Dr Macchiairini is frustrated with Italian bureaucratic procedures in the academic world and says he does not understand why, after four meetings of the Academic Board at the Careggi, he has still not officially been offered the University post. The somewhat embarrassed President of the Careggi has said that certain procedures have to be followed in all Italian universities and the main stumbling block seems to be that Dr Macchiarini has not been a candidate in Italy’s complicated series of written competitions for academic posts. Dr Macchiarini sweeps this reasoning aside, saying that the University of London and the Karolinska Institute in Stockholm only had to read his CV to offer him a post.

Now Dr Macchiarini has accepted an academic post at the Karolinska Institute, although he will not yet abandon his medical work at the Careggi. A new contract, which will allow him to work in both locations, is being drawn up by the Careggi.
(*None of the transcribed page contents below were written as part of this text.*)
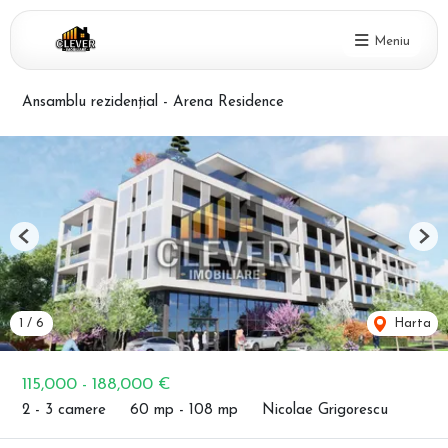
Meniu
Ansamblu rezidențial - Arena Residence
Previous
Nex
1
/
6
Harta
115,000 - 188,000 €
2 - 3 camere
60 mp - 108 mp
Nicolae Grigorescu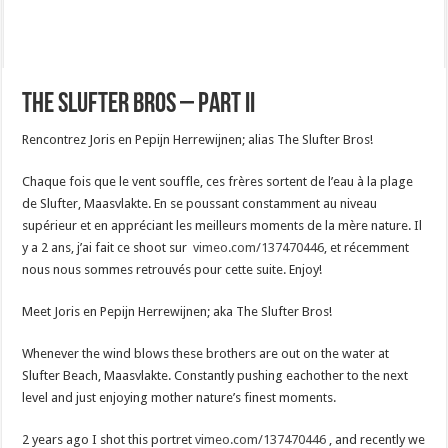
The Slufter Bros – Part II
Rencontrez Joris en Pepijn Herrewijnen; alias The Slufter Bros!
Chaque fois que le vent souffle, ces frères sortent de l’eau à la plage
de Slufter, Maasvlakte. En se poussant constamment au niveau
supérieur et en appréciant les meilleurs moments de la mère nature. Il
y a 2 ans, j’ai fait ce shoot sur
vimeo.com/137470446
, et récemment
nous nous sommes retrouvés pour cette suite. Enjoy!
Meet Joris en Pepijn Herrewijnen; aka The Slufter Bros!
Whenever the wind blows these brothers are out on the water at
Slufter Beach, Maasvlakte. Constantly pushing eachother to the next
level and just enjoying mother nature’s finest moments.
2 years ago I shot this portret
vimeo.com/137470446
, and recently we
The President of the Tuscan Region, Enrico Rossi, who was instrumental in persuading Dr Macchiarini to return to Italy, has expressed his disappointment at the fact that it will not be possible for Dr Macchiarini to establish a specialist medical school in Italy and his sincere hope that the “super surgeon” will not leave the Careggi entirely.

Do you sympathise with Dr Macchiarini or the University Board?



3 comments:

lakeviewer said...

Oh yes, that Italian bureaucracy is a great beast, going bigger and fatter every year. This incident is unbelievable. How are you coping?

Betty (picture circa 1951) said...

What a shame, but I'm afraid not unusual either. He'll probably eventually move on to somewhere else.

Welshcakes Limoncello said...

Hi, lakeviewer. The bureaucracy does drive me crazy but I'm more patirnt than I was! Hi, Betty. Yes, I expect he will.